P24 antigen detection, viral isolation, DNA-PCR and in vitro antibody production for the diagnosis of HIV-1 latent infection in heterosexual women at high risk for HIV-1 infection.

  1. M Di Stefano,
  2. J R Fiore,
  3. M Chironna,
  4. G Buccoliero,
  5. C Romanelli,
  6. L La Grasta,
  7. M Quarto,
  8. G Angarano,
  9. G Pastore
  1. Clinic of Infectious Diseases, University of Bari, Italy.

      Abstract

      INTRODUCTION--The report of the existence of at-risk seronegative subjects, latently infected with HIV-1 and producing "in vitro" HIV-1 specific antibodies, prompted the authors to evaluate extensively twenty-five heterosexual HIV-1 seronegative women at high risk for HIV-1 infection. MATERIAL AND METHODS--The capability of peripheral blood mononuclear cells from such subjects to produce "in vitro" HIV-1 specific antibodies after pokeweed-mitogen stimulation, was studied. Silent HIV-1 infection was investigated by HIV-1 DNA PCR, viral isolation and serum p24 Ag detection at entry and after 6 and 12 months. RESULTS--Three seroconversions took place within 12 months, but no HIV-1 infections were found in the absence of detectable serum anti HIV-1 antibodies, even in subjects who apparently produced such antibodies in vitro. The antibodies produced in vitro by the seronegative women studied appeared of narrow specificity, reacting mainly with gp 160/120 envelope glycoproteins.

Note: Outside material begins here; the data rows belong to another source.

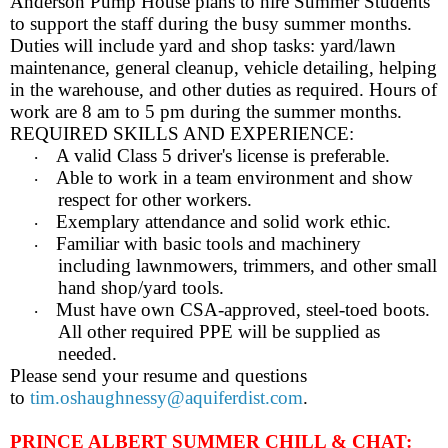
Anderson Pump House plans to hire Summer Students
to support the staff during the busy summer months.
Duties will include yard and shop tasks: yard/lawn
maintenance, general cleanup, vehicle detailing, helping
in the warehouse, and other duties as required. Hours of
work are 8 am to 5 pm during the summer months.
REQUIRED SKILLS AND EXPERIENCE:
A valid Class 5 driver's license is preferable.
·
Able to work in a team environment and show
·
respect for other workers.
Exemplary attendance and solid work ethic.
·
Familiar with basic tools and machinery
·
including lawnmowers, trimmers, and other small
hand shop/yard tools.
Must have own CSA-approved, steel-toed boots.
·
All other required PPE will be supplied as
needed.
Please send your resume and questions
to
tim.oshaughnessy@aquiferdist.com
.
PRINCE ALBERT SUMMER CHILL & CHAT:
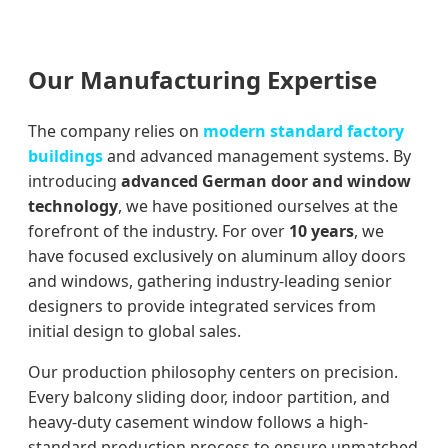
Our Manufacturing Expertise
The company relies on
modern standard factory
buildings
and advanced management systems. By
introducing
advanced German door and window
technology
, we have positioned ourselves at the
forefront of the industry. For over
10 years
, we
have focused exclusively on aluminum alloy doors
and windows, gathering industry-leading senior
designers to provide integrated services from
initial design to global sales.
Our production philosophy centers on precision.
Every balcony sliding door, indoor partition, and
heavy-duty casement window follows a high-
standard production process to ensure unmatched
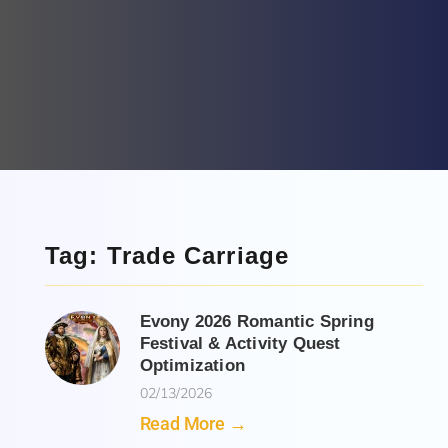
Tag: Trade Carriage
Evony 2026 Romantic Spring
Festival & Activity Quest
Optimization
02/13/2026
Read More →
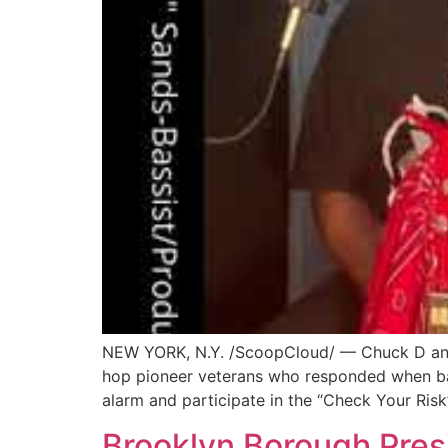
NEW YORK, N.Y. /ScoopCloud/ — Chuck D and F
hop pioneer veterans who responded when bass
alarm and participate in the “Check Your Risk
Brooklyn Borough Pres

CONCLUSIONS--A strong concordance was found between the serological status and the other markers for HIV-1 infection, suggesting that the phenomenon of HIV-1 "latent infection" is a very rare event, if it occurs at all. Seronegative women sexually exposed to the virus may produce in vitro anti HIV-1 antibodies of narrow specificity in the absence of other signs of infection and this phenomenon might be related to an anamnestic response to the virus.